Peck gradually leads the reader to the most severe kinds of evil: the demonic. As the book begins, he disbelieves in the devil. But through analysis, he bumped into two particular cases of demon possession, where Satan took residence in a person.
The demonic is not another form of schizophrenia, for schizophrenia is a disorder where the multiple personalities do not know one another. For the demonically possessed, the patient does know this other personality that traps the patient, suffocating them within.
Peck describes pieces of two different exorcisms in which he participated. He notes consistencies these demonic personalities had and the lies they spewed (interestingly , some of the lies are ones that we often hear praised in spiritual conversations). I read part of this section before sleep one evening and I dreamed bizarre pictures filled with fear. I don’t recommend reading that section at night. But for all that, I came out the other side of that chapter very encouraged, not only with the limitations of Satan’s power in the physical world, but also with the power of humans individuals who love. We are made in the image of God, after all.
Peck includes a perspective-shifting chapter on “group evil” where he describes how institutions can make us all culpable of certain crimes. This chapter validated thoughts I've about huge institutions, the craftiness of power-brokering in the name of virtue, the rhetoric to disguise real intentions. The larger the institution, the easier evil can hide and wreak havoc, including governments and churches.
For example, we follow orders and few know who is ultimately responsible. Even our tax money goes toward evil things, making everyone guilty of some kinds of evil at some level. The ones at the top, generals, presidents, and CEOs, are not the ones who pull the trigger on the ground. Foot soldiers and employees do that. Citizens foot the bill. Everyone does as they are told, blind to the consequences up and down the chain.
The last chapter of the book, on love, is worth the price of the book. The impact of the final section means more when you read the book all the way through.
I disagree with some aspects of Peck’s theological views, like his view that Satan will have a chance at the end of history to make a choice of redemption. But despite theological disagreements, his view of love and evil are not easily dismissed and are well worth your attention.
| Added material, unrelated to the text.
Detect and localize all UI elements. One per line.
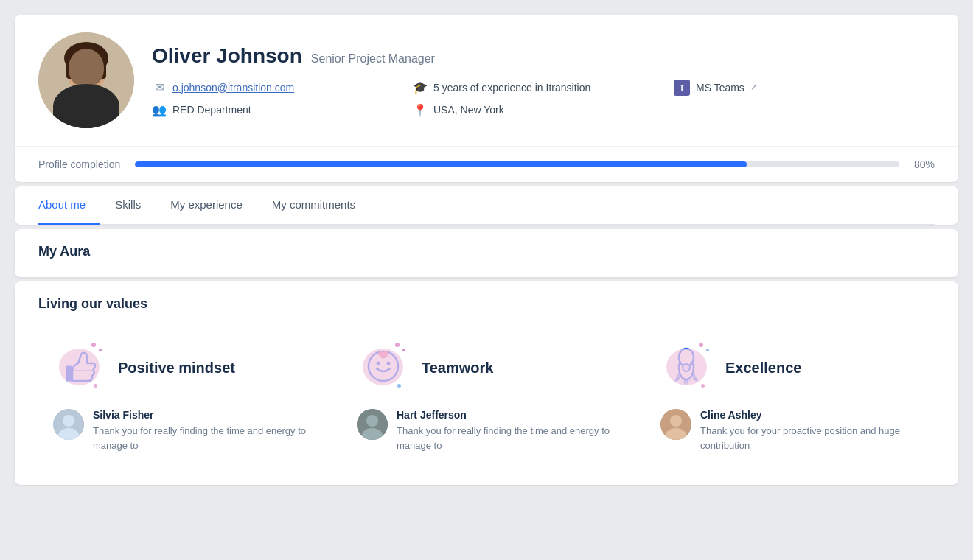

The way out of evil? Love, which begins with noting the evil within yourself and facing it, which sometimes means therapy. Love is a light that will change the direction of evil. Only the love of individuals can sacrificially absorb evil and set others free. This is the love modeled by Jesus, the love he gives us, the love his Spirit empowers in us. "People can deliberately allow themselves to be pierced by evil of others...to even be killed in some sense and yet still survive and not succumb. Whenever this happens there is a slight shift in the balance of power in the world." (269). Facing evil, though painful, is liberating, cleansing, a relief for everyone who wants to be whole.
Peck is a huge proponent of appropriate humanness. I wish he were alive so I could thank him for shining the light of love and truth and letting me know just how far the love of God goes.